Он уже у стола.

И она –

– падает к нему в руки, летит-

Там. Та-та-та-там. Та-та-та-там. Та-та-та-та-та-та-та-та-та-там.

Барабан. Маленький барабан. Маленький барабанчик. Он внутри. Может быть – это сердце.

Сердце не может так остро и четко, сухо стучать.

Маленький барабан – не ручной пулемет. Он не грохочет. Не поливает огнем. Он стучит сухо, резко и жестко. Четкий, костяной стук. Стук перекрывает все громы, все грохоты. Он – в висках. Он во сне. Когда спишь – от него проснешься. Там. Та-та-та-там. Та-та-та-там. Та-та-та-та-та-та-та-та-та-там.

Это Война. Это вечная Зимняя Война. Сквозь все огненные коридоры автоматных очередей. Сквозь рев всех входящих в пике и в штопор самолетов. Сквозь визг и ржанье убиваемых лошадей. Сквозь гул огня над пушками всех горящих танков. Сквозь все оглушенье – тихий, мерный, ужасающий стук. Там. Та-та-та-там. Судьба.

Нет. Это так громко стучит сердце младенца. Прижми его к себе сильней. Согрей. Не отпускай. Его мать умерла. Его мать умерла.

Девушка с перепутанной паутиной светлых, в золотину, волос крепко прижимала ребенка к груди. Девочка, да как еще орет. Плюет все время соску – нажеванный ржаной в туго увязанной тряпице. Эта лошадиная жвачка не по ней. Ей бы молочка. Девушка, сама почти девочка, прижимает грудничка еще крепче. Да не вопи ты!.. Тут такое… Если ты выживешь, малышка… Если мы обе выживем…

Рука девушки судорожно вздрогнула, прижимая дитя, и лунный луч, проникший через высокое окно храма, ставшего грязным бараком, выхватил из тьмы беспалую кисть.

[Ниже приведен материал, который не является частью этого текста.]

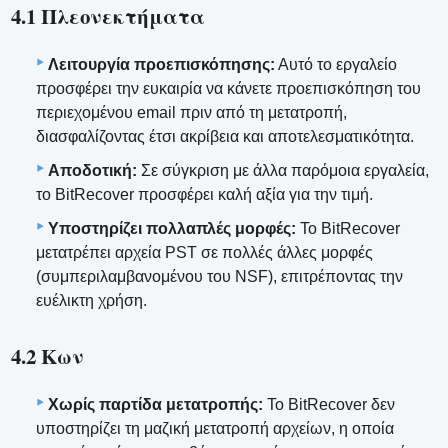
4.1 Πλεονεκτήματα
Λειτουργία προεπισκόπησης:
Αυτό το εργαλείο
προσφέρει την ευκαιρία να κάνετε προεπισκόπηση του
περιεχομένου email πριν από τη μετατροπή,
διασφαλίζοντας έτσι ακρίβεια και αποτελεσματικότητα.
Αποδοτική:
Σε σύγκριση με άλλα παρόμοια εργαλεία,
το BitRecover προσφέρει καλή αξία για την τιμή.
Υποστηρίζει πολλαπλές μορφές:
Το BitRecover
μετατρέπει αρχεία PST σε πολλές άλλες μορφές
(συμπεριλαμβανομένου του NSF), επιτρέποντας την
ευέλικτη χρήση.
4.2 Κων
Χωρίς παρτίδα μετατροπής:
Το BitRecover δεν
υποστηρίζει τη μαζική μετατροπή αρχείων, η οποία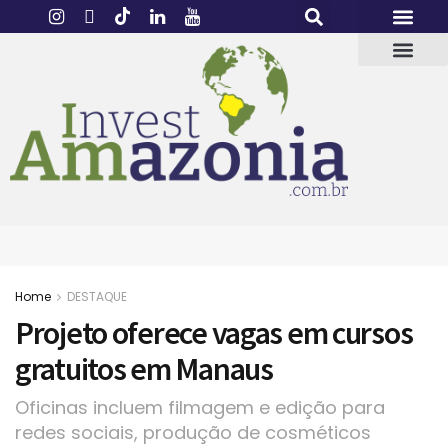
Home
DESTAQUE
Projeto oferece vagas em cursos
gratuitos em Manaus
Oficinas incluem filmagem e edição para
redes sociais, produção de cosméticos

Правая рука, и безымянного пальчика нет. Не на что будет обручальное колечко нацеплять. Да мы все тут и так со смертью обручены. С тьмой и пустотой. Все верно. Так надо.

– Да не ори ты!.. My darling, my love… my funny girl…

В ночи, внутри барачного храма, сквозь храп, стоны и кряхтенье, до слуха донесся невнятный шепот. Казалось, шептали очень близко, прямо в ухо. Эхо разносило шепот под сводами. Морозом страха обдавало кожу, спину.

– Просыпайтесь, братья и сестры!.. На службу… на службу святую!.. Идемте… собирайся, братья, люди милые… Утешительный поп, отец Никодим, служить панихиду станет…

Ответный шепоток ошпарил кипятком.

– Тю!.. Сдурел старик совсем!.. Его ж как пить дать расстреляют!..

– Он сам вызвался… Ему все одно… Служить панихиду по Царю-батюшке… Вставай, народ православный…

– О-ох… Лучше б до нас военные те клятые самолеты долетели, разбомбили б нас к чертям, чем муку такую терпеть…

Вставали с полу, с каменных плит, выползали из углов и щелей, как тараканы, не люди, а призраки. Они, как призраки, светились, просвечивали белым. За окном трещал мороз. Крепка здесь зима. Да люди крепче оказались. Иных и пуля не берет. Землей, снегом чуть присыплют – земля шевелится, из-под снега к утру выпрастываются, истекая кровью, с лицами белыми, как метель сама. И тут, во храме, где спят вповалку, – призрачно восставют, власы подъяты, как у отроков в пещи Вавилонской. Грязные лица обросли непотребной шерстью, темны, одичали. Одежда на шевелящихся костях висит клочьями. Люди ли вы? Люди еще. И людьми пребудем. Это Ад. Нет только Адского пламени, жара. Есть лишь лютый мороз снаружи, холод внутри – дохни, и струйка живого пара еще вылетит изо рта, еще белым молоком растворится, разольется во мраке. Мы в царстве теней. Это Царство мертвых?! Это Царство живых, деточка. И мы живые. И живы пребудем. И Война нам нипочем. И мы пойдем на панихиду по Царю. Он принял пулю – примем и мы. Что пуля, кус железа, сделает с живой душой, излетающей вон из тела – на свободу?!

Девушка, с прижатым ко груди ребенком, медленно встала, глядя перед собой широко раскрытыми серо-зелеными, озерными глазами.